Yani yıllar sonra gazeteciliğe dönüşüm, kaderin yavaşça ve hissettirmeden beni buraya doğru sürüklemesi…

Belki de içimde bir yerlerde, derinlerde geri dönme isteği hep vardı ve belki de gazetecilikten hiç vazgeçmemiştim. Yani aslında değişmiş ama yok olmamış bir hayat, yeniden var oldu. Başka bir yerde ve başka bir şekilde…

Siyaset

Bazı beklentiler var. Yazı yazmamı bekleyen insanlar. Açıkçası bu kadar uzun zaman sonra geri dönmek kolay değil. Haber yazmaya çabuk alıştım. Pek bir şey unutmamışım. Ama makale yazmak öyle basit değil. Siyasi eleştiri ağırlıklı yazmak ise bu zamanda gerçekten zor…

Çünkü siyaset değişti, toplum değişti. Tahammül sınırları geri çekildi. Her yazılana, her söylenene düşmanca bir tavır alınır oldu. Cepheleşmek, ayrışmak… Sanki zaruri bir hale geldi. Sadece karşıt görüşü değil kendine yakın olanı eleştirmek de, suçlanmaya sebep oldu. ‘hain’ diye anılmak gündelik oldu.

Peki, nasıl olacak bu işler? Şöyle olacak…

Saygı duyacaksınız, saygı duyacağız… Niyetimiz kimseyi incitmek, kırmak değil, doğruyu bulmak.

Zaten kişilerle işim olmaz, benim derdim dünyayla…

Mustafa Bezbaş

Şunu da belirtmeden geçemem.
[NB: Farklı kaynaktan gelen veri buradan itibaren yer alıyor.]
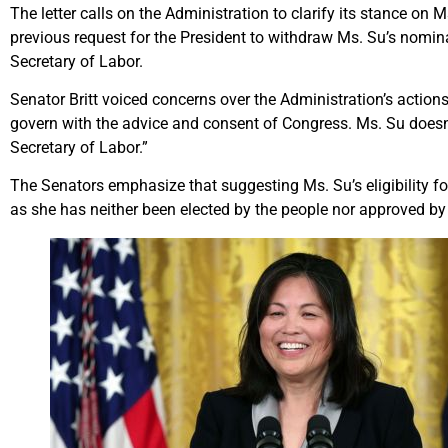
The letter calls on the Administration to clarify its stance on Ms.
previous request for the President to withdraw Ms. Su’s nomin
Secretary of Labor.
Senator Britt voiced concerns over the Administration’s actions
govern with the advice and consent of Congress. Ms. Su does
Secretary of Labor.”
The Senators emphasize that suggesting Ms. Su’s eligibility fo
as she has neither been elected by the people nor approved by 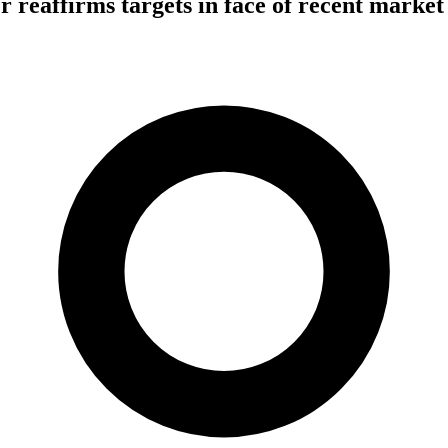
r reaffirms targets in face of recent market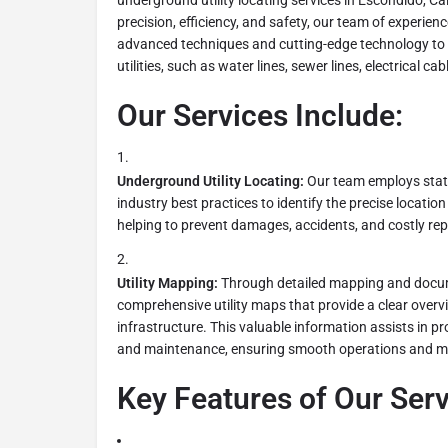
underground utility locating services in Escondido, Cal
precision, efficiency, and safety, our team of experienc
advanced techniques and cutting-edge technology to
utilities, such as water lines, sewer lines, electrical ca
Our Services Include:
Underground Utility Locating:
Our team employs stat
industry best practices to identify the precise location
helping to prevent damages, accidents, and costly rep
Utility Mapping:
Through detailed mapping and docum
comprehensive utility maps that provide a clear over
infrastructure. This valuable information assists in pr
and maintenance, ensuring smooth operations and mi
Key Features of Our Serv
Medya Keşan’ın sahibi Mustafa Bezbaş. Siyasi beklentileri var bununla ilgili mücadele halinde. Bunu hepimiz biliyoruz, sır değil.

Kendisine yolunda başarılar dilerim, hak ettiği ne varsa onun olsun.

Kim neyi hak ediyorsa, ona varsın.

Ancak kimse Mustafa Bezbaş’ın sahibi olduğu gazetede çalışıyorum diye bana “Bezbaş’ın adamı” muamelesi yapmaya kalkmasın. Kimsenin hiçbir şeyi olmam.

Mustafa Kemal’in askeriyim… bu da benim sırrım değil.

Ama ekmek yediğim yeri de, bana ekmek vereni de, kendimi de ezdirmem.